By
Charles Muchiri
Behold the new Pontiff: Pope Francis! |
Kenya - Friday 15, 2013: Just
a day before white smoke came off the Sistine Chapel’s chimney, I told some two
Kenya Television Network (KTN) reporters - who were interviewing faithful
outside the Holy Family Basilica – that, I was looking forward to a Pope,
coming from the Latin America.
That
was the first day that the 115 cardinals were meeting at Vatican. Five votes
later, my expectation was right on!
And
so, Cardinal Jorge Mario Bergoglio it was; he picked for himself the name Pope
Francis.
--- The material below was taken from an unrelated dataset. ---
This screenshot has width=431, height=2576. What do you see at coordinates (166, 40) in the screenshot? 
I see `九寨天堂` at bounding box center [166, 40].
This is the man who has now taken over the leadership of over 1.5
Billion Roman Catholics all over the World.
The,
76 years old Argentine and Jesuit from Buenos Aires seemed to be overlooked by
the media speculation machine that had gone wild with guess works on who seemed
to fit the Vatican Bureaucracy and who seemed off.
But
as the news were broken by Jean-Louis Pierre Tauran, Cardinal Protodeacon, it
became apparent that indeed, the Holy Spirit works in different ways; that the
ways of God are surely the not the ways (and projections) of man.
The
new Pope’s disposition of humility immediately came to light when he requested
Christians who had thronged the St Peters’ Squire (and millions more watching
on live television broadcast across the world) to pray for him before he could
offer the much awaited Urbi et Orbi.
A Jesuit, from the Southern hemisphere |
That
was a moment that many who followed the Wednesday proceedings will forever keep
in mind. A man who has just been proclaimed Pope, a leader of a Church that has
such a world-wide presence, asking those who so much await his very first
blessings, to pray for him? And bowing down to receive their blessing? That was
massive!
This
is certainly a thing that will have a lasting impression on the minds of many
Roman Catholics, that they have a responsibility to pray for the Pontiff.
The
fact that this is the first pope to come from the Southern hemisphere is very
significant for the Church. One outright thing that comes out is that the
Church today, more than ever, is appreciating its universality from the acme of
its structure.
This
marks a very interesting pattern, the papacy coming from its traditional
Western Europe to Poland, then to Germany and now to Argentina. Who knows, this
might be a momentum that might not stop until we have a pope coming from Asia
or from Africa, where the Catholic faith has been growing by leaps and bounds.